*** Opening Source material ***
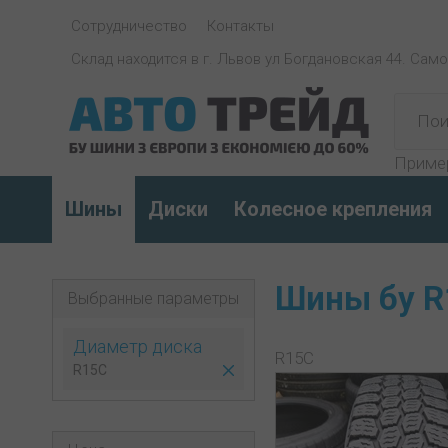
Сотрудничество
Контакты
Склад находится в г. Львов ул Богдановская 44. Сам
Приме
Шины
Диски
Колесное крепления
Шины бу R
Выбранные параметры
Диаметр диска
R15C
R15C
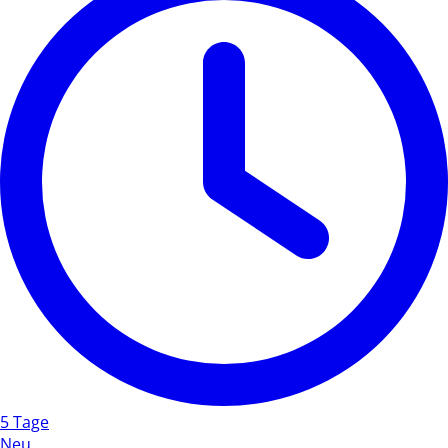
5 Tage
Neu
*** Closing Source material ***
Repeat the listing in full and exactly. Leave any pictures out.

--- Solved exercise ---
Сотрудничество
Контакты
Склад находится в г. Львов ул Богдановская 44. Сам
Приме
Шины
Диски
Колесное крепления
Шины бу R
Выбранные параметры
Диаметр диска
R15C
R15C
5 Tage
Neu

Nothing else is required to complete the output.